‘Why are you still here?’: Inside the last Blockbuster in America - SQL2219
https://www.washingtonpost.com/news/business/wp/2018/07/14/why-are-you-still-here-inside-the-last-blockbuster-left-in-america/
======
mindcrime
I think there's something a lot more interesting here than a story about
people taking selfies in front of an archaic sign. That this Blockbuster
survives is an example of a pattern, although the details hard to tease out,
of how a local retail business can exist even in the Internet age.

Maybe a video rental store doesn't need to be part of a massive, nationwide,
"big box" chain.

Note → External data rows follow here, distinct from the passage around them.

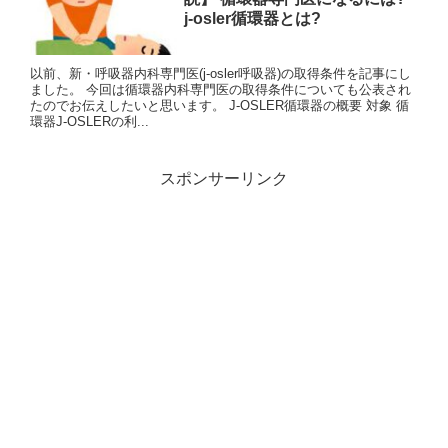
j-osler循環器とは?
以前、新・呼吸器内科専門医(j-osler呼吸器)の取得条件を記事にし
ました。 今回は循環器内科専門医の取得条件についても公表され
たのでお伝えしたいと思います。 J-OSLER循環器の概要 対象 循
環器J-OSLERの利...
スポンサーリンク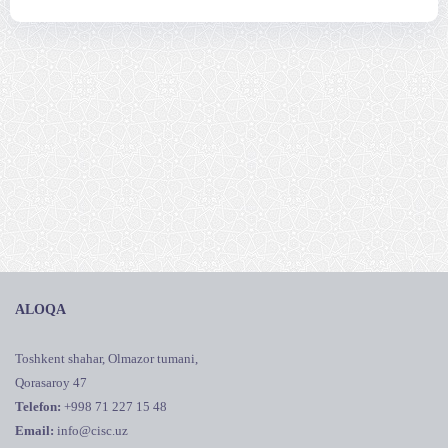
ALOQA
Toshkent shahar, Olmazor tumani,
Qorasaroy 47
Telefon:
+998 71 227 15 48
Email:
info@cisc.uz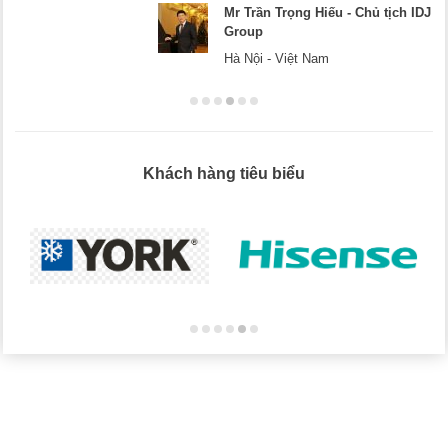
Mr Dương - CEO Dương Cafe
Hà Nội
Khách hàng tiêu biểu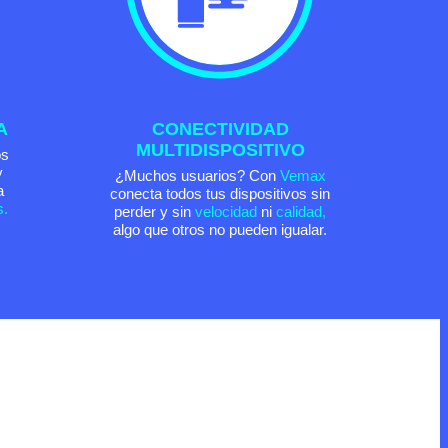
A
CONECTIVIDAD
MULTIDISPOSITIVO
os
y
¿Muchos usuarios? Con
Vemax
a
conecta todos tus dispositivos sin
s.
perder y sin
velocidad
ni
calidad,
algo que otros no pueden igualar.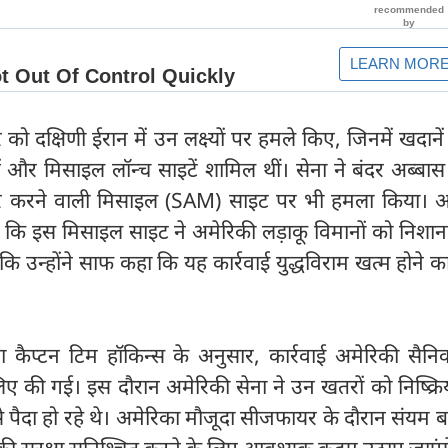
को दक्षिणी ईरान में उन लक्ष्यों पर हमले किए, जिनमें खदानें
र मिसाइल लॉन्च साइटें शामिल थीं। सेना ने बंदर अब्बास क्षे
ार करने वाली मिसाइल (SAM) साइट पर भी हमला किया। अ
 कि इस मिसाइल साइट ने अमेरिकी लड़ाकू विमानों को निशान
ि उन्होंने साफ कहा कि यह कार्रवाई युद्धविराम खत्म होने क
कैप्टन टिम हॉकिन्स के अनुसार, कार्रवाई अमेरिकी सैनि
े लिए की गई। इस दौरान अमेरिकी सेना ने उन खतरों को निष्क्र
 पैदा हो रहे थे। अमेरिका मौजूदा सीजफायर के दौरान संयम 
 की सुरक्षा सुनिश्चित करने के लिए आवश्यक कदम उठाए जाएंग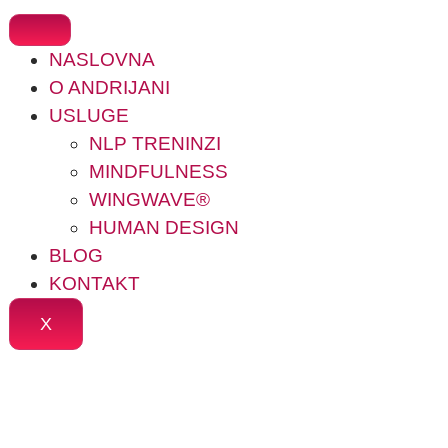
NASLOVNA
O ANDRIJANI
USLUGE
NLP TRENINZI
MINDFULNESS
WINGWAVE®
HUMAN DESIGN
BLOG
KONTAKT
X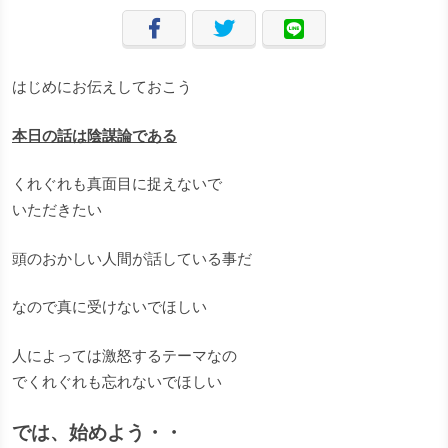
はじめにお伝えしておこう
本日の話は陰謀論である
くれぐれも真面目に捉えないで
いただきたい
頭のおかしい人間が話している事だ
なので真に受けないでほしい
人によっては激怒するテーマなの
でくれぐれも忘れないでほしい
では、始めよう・・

Maybe lots of other business can exist in a radically scaled
down, more personal, more local version. I'm speculating a bit, but part of me
thinks there is still a lot of room for business models that exist outside of
the online dominance of Amazon, or the meatspace dominance of Walmart, etc.

Micro-manufacturing is a thing, what about micro-retail? What about a
combination of both? What ever happened to the idea of "mass customization"?
Could a local business potentially do a better job of offering the kind of
hyper-custom goods that will appeal to their local community, than a national
(or international) behemoth?

I guess it's ironic to be discussing this in the context of a story about the
last remaining store of what once _was_ a national behemoth, but maybe that's
the whole point. "Blockbuster the chain" may not work anymore, but maybe
"Blockbuster in X" does for some X.

Makes you wonder what avenues might be viable for a Sears, or KMart, or
Western Auto, etc. Or just local business that never had any connection to any
national chains.

And to close the loop, it leads you to wonder how those local businesses can
turn around and leverage the trappings of the Internet era to enhance their
own businesses.